Naoto Kan, Japan’s beleaguered prime minister, has acknowledged for the first time since March 11 that he may step down — but not until he’s done doing what he needs to do. Kan has come under increasing pressure from both inside and outside his party to give up his post after his handling of the March 11 earthquake and tsunami and continuing nuclear crisis. In a televised meeting with his party on Thursday morning, Kan said: “I’d like to pass on my responsibility to a younger generation once we reach a certain stage in tackling the disaster and I’ve fulfilled my role.” He did not indicate when that might be.
It was an effort to save his job ahead of a no-confidence motion that took place 3PM today in the lower house of parliament. The motion, which would have required Kan to dissolve the parliament and call for new elections or resign with his Cabinet in 10 days, was voted down 293 to 152. Still, its submission by the main opposition Liberal Democratic Party (LDP) and two smaller opposition groups underscores the fact that Japan’s political landscape is nearly as volatile as its geology.

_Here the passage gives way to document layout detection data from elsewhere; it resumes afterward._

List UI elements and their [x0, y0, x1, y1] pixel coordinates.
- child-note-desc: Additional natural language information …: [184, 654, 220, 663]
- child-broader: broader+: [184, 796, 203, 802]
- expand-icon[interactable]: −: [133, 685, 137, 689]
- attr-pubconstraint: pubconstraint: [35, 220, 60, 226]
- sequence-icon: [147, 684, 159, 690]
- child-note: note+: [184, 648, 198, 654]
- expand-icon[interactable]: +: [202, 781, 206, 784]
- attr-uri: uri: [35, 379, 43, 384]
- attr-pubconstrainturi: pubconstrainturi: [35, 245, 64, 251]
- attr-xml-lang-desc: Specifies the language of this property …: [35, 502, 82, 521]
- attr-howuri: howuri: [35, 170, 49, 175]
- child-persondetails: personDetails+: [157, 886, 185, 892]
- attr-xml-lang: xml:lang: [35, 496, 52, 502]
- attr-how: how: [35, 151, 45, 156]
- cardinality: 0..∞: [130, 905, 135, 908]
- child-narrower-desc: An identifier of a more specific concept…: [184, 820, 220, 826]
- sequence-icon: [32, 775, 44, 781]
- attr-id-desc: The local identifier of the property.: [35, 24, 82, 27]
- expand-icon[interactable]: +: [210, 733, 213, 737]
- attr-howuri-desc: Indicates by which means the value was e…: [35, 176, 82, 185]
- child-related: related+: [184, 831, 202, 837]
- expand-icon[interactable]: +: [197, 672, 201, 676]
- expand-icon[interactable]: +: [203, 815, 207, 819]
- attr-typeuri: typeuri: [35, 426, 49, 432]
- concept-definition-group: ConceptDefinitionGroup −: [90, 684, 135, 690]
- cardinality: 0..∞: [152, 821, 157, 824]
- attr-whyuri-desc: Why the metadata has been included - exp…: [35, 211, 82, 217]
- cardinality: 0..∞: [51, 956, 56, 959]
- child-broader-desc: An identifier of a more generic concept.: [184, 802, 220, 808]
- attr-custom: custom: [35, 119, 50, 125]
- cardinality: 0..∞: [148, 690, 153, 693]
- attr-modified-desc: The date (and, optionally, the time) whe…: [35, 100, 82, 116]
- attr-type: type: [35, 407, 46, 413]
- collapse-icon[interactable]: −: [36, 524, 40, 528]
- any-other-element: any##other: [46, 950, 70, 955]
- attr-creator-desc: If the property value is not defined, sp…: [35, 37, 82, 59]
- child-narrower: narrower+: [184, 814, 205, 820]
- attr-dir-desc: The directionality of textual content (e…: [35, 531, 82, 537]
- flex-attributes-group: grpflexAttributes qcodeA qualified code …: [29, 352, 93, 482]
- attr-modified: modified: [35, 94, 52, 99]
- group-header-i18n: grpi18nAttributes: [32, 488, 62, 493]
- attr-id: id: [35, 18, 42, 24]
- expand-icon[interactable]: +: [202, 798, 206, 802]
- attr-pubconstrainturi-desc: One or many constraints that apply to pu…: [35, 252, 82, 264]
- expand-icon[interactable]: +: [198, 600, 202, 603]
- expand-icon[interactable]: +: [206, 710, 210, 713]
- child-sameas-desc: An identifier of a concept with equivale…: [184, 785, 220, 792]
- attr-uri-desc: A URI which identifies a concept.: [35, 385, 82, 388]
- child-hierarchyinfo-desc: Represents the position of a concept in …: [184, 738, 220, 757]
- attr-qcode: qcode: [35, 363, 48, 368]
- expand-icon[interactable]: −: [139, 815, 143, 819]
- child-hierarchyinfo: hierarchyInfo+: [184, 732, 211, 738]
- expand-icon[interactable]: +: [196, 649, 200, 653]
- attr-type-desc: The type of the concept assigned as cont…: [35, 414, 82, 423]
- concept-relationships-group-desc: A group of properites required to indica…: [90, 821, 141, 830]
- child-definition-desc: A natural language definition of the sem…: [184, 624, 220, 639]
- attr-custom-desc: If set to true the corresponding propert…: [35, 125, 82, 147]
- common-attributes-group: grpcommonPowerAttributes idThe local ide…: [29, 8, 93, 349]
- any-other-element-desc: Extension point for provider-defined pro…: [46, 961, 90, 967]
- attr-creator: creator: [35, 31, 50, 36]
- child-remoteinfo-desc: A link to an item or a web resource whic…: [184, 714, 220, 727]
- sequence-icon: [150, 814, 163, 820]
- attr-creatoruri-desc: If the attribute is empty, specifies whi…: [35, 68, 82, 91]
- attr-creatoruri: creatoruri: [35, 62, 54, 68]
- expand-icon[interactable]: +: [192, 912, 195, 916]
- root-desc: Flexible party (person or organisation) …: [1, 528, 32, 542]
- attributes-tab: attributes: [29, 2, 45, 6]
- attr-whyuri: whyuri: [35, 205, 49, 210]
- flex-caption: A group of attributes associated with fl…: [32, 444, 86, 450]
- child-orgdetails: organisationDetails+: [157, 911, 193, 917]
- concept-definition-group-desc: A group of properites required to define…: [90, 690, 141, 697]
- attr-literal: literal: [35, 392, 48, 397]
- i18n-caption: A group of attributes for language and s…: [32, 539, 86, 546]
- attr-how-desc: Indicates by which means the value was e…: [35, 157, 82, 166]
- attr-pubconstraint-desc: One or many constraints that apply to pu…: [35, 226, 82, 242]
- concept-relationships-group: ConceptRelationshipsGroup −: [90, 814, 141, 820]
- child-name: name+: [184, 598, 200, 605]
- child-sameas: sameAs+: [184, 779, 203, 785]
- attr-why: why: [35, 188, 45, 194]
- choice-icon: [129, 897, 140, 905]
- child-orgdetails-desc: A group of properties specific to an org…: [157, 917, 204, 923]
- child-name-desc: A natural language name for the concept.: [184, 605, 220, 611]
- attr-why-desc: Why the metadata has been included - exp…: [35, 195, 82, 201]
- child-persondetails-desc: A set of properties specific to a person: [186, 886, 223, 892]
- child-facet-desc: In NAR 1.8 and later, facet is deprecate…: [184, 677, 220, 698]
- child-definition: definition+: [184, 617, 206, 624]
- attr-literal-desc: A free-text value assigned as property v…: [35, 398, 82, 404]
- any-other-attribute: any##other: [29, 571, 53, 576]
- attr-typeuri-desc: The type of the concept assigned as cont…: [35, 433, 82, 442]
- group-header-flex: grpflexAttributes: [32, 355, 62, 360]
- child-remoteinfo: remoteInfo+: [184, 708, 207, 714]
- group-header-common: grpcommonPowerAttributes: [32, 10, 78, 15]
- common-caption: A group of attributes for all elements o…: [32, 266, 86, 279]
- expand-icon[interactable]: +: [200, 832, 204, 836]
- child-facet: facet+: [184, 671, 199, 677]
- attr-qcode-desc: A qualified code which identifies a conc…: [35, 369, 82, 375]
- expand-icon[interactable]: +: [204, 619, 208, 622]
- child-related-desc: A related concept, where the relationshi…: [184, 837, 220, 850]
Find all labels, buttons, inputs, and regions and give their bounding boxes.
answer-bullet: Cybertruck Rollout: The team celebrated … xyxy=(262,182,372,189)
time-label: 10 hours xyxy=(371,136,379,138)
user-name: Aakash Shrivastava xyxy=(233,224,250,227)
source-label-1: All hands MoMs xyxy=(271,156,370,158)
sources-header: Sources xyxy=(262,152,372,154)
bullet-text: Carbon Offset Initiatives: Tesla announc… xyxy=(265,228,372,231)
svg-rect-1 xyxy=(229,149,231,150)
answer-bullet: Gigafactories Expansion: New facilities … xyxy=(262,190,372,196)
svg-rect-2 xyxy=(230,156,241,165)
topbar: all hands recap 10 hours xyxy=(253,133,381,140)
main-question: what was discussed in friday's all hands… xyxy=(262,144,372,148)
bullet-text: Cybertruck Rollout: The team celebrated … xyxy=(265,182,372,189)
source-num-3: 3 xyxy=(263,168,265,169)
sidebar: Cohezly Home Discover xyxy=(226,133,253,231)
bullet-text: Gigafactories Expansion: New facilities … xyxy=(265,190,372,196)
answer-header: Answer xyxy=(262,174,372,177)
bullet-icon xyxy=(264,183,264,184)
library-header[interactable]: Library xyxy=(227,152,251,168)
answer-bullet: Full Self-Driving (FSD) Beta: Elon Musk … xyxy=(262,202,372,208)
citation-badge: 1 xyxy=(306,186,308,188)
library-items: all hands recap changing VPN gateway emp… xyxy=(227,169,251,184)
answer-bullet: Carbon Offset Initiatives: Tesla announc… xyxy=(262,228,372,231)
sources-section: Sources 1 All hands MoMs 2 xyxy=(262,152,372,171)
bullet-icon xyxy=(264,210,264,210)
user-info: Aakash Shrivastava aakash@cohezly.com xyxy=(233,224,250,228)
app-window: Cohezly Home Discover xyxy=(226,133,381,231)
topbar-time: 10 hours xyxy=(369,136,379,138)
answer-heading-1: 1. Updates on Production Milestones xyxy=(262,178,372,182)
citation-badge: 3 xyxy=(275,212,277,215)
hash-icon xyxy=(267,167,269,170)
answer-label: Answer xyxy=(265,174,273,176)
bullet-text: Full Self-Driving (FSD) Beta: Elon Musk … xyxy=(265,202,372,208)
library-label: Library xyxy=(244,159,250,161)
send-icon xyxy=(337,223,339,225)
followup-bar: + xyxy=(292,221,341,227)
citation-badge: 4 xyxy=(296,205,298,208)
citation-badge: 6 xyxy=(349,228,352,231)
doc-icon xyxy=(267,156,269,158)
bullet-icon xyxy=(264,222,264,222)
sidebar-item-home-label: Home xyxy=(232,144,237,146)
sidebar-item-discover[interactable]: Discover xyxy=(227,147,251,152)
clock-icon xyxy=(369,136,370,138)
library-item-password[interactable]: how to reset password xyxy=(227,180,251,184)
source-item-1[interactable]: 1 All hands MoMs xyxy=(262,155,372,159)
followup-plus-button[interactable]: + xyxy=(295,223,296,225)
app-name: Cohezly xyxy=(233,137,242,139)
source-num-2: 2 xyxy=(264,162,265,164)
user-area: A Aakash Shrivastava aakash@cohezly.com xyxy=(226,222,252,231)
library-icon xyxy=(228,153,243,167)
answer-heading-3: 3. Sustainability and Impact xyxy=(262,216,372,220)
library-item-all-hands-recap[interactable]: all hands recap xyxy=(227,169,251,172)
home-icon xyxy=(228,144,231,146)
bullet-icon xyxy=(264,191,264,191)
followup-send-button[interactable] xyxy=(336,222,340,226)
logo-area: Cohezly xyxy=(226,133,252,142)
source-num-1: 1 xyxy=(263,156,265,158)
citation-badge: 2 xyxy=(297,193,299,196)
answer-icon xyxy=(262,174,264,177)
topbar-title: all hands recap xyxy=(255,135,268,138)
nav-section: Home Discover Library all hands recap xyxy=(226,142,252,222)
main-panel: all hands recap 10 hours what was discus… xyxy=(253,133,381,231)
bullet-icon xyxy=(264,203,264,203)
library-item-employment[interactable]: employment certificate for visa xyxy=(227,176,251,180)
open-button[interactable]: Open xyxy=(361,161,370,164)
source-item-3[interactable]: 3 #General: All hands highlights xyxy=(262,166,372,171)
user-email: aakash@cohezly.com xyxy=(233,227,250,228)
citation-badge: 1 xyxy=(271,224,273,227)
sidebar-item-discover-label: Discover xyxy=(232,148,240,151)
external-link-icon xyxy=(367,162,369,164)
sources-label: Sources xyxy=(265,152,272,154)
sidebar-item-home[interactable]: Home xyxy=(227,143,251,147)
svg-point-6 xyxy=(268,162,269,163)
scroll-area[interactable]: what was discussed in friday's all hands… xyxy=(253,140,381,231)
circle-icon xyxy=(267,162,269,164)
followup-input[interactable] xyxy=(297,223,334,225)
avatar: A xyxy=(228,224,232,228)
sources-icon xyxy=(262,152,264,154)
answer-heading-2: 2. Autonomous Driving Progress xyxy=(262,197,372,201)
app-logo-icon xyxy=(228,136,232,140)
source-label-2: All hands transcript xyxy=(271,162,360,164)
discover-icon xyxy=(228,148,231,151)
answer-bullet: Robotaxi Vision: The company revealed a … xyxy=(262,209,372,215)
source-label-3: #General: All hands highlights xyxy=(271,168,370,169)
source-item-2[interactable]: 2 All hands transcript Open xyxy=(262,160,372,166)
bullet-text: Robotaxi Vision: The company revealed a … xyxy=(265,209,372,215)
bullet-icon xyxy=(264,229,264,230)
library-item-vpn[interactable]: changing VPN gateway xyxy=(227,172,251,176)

In the months since March 11, Kan has come under fire for his government’s response to the crisis, from the length of time that it has taken to build temporary housing for the thousands left homeless after the tsunami to the lack of clear communication about the severity and scope of the nuclear crisis that has followed. Indeed, Kan was peculiarly absent from the public sphere during the first month of the crisis — he did not set foot in the disaster zone for weeks after the tsunami — with chief cabinet secretary Yukio Edano tirelessly facing world’s cameras. More recently, detailed reports have emerged that Kan was deeply involved in trying to prevent a full-blown nuclear fallout at Fukushima during those early days, which may account for — if not excuse — his absence.